How severe does this issue affect your experience of using Ray?
- High: It blocks me to complete my task.
I am trying to run a ray serve deployment with docker containers, but I am not able to get the replicas to use gpu. I am running on a local setup with 1 gpu.
docker-compose file for ray head:
ray_head:
image: ray_head
container_name: ray_head
build:
context: ./ray_pipeline/ray_head
dockerfile: Dockerfile
command: ray start --head --dashboard-host=0.0.0.0 --block
ports:
- 8265:8265 # ray dashboard
- 8000:8000 # ray serve
- 10001:10001 # ray client
restart: always
privileged: true
volumes:
- /dev/shm:/dev/shm
- /var/lib/containers:/var/lib/containers
environment:
- NVIDIA_VISIBLE_DEVICES=all
networks:
- ray_network
Snippet for ray serve deployment:
import ray
runtime_env = {
"container": {
"image": "detector:latest",
"run_options": ["--gpus all", "-v /dev/shm:/dev/shm", "--privileged", "--log-level=debug"]
}
}
@serve.deployment(num_replicas=1, ray_actor_options={"num_cpus": 1, "num_gpus": 0.25, "runtime_env": runtime_env})
class RayDetector(object):
def __init__(self):
import os
import torch
print(f'# ray.get_gpu_ids(): {ray.get_gpu_ids()}')
print(f'# os.environ["CUDA_VISIBLE_DEVICES"]: {os.environ["CUDA_VISIBLE_DEVICES"]}')
print(f'# torch.cuda.is_available(): {torch.cuda.is_available()}')
# initialize object detector
Snippet from main code:
import ray
from ray import serve
ray.init(address='ray://localhost:10001')

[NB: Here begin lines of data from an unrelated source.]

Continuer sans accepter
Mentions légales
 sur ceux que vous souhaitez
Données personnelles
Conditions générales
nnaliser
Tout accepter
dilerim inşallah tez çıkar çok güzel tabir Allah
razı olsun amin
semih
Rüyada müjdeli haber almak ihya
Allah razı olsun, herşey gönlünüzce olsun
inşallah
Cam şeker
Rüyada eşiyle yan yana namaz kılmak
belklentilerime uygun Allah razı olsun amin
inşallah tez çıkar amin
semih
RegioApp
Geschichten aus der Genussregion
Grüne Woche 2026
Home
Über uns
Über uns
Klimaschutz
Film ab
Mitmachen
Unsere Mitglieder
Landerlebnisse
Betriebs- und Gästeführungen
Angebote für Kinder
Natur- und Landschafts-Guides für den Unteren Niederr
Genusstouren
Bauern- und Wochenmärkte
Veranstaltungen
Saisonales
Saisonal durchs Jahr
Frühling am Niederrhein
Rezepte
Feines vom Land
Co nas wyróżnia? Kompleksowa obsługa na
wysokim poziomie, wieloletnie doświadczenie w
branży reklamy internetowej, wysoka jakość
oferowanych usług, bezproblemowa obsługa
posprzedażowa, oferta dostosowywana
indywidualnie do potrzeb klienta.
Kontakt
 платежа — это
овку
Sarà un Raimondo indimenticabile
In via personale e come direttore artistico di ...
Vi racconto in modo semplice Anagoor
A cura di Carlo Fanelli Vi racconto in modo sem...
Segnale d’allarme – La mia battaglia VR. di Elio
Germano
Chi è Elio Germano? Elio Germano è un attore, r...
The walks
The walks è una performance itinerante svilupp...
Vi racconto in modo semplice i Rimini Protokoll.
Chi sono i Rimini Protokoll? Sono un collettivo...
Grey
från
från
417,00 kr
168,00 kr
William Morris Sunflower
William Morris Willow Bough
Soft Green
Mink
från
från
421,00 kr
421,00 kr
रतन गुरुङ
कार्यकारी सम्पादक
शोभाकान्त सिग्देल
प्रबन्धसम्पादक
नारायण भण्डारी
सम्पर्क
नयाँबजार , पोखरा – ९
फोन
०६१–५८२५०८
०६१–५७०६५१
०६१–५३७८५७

serve.start(detached=True, http_options={"host": "0.0.0.0"})
RayDetector.deploy()
ray_detector_handle = serve.get_deployment('RayDetector').get_handle()
When I run the above code, I get the below:
ray.get_gpu_ids(): [0]
os.environ["CUDA_VISIBLE_DEVICES"]: 0
torch.cuda.is_available(): False
What could be the issue here? It seems that the gpu device is properly detected, but pytorch is not able to use it.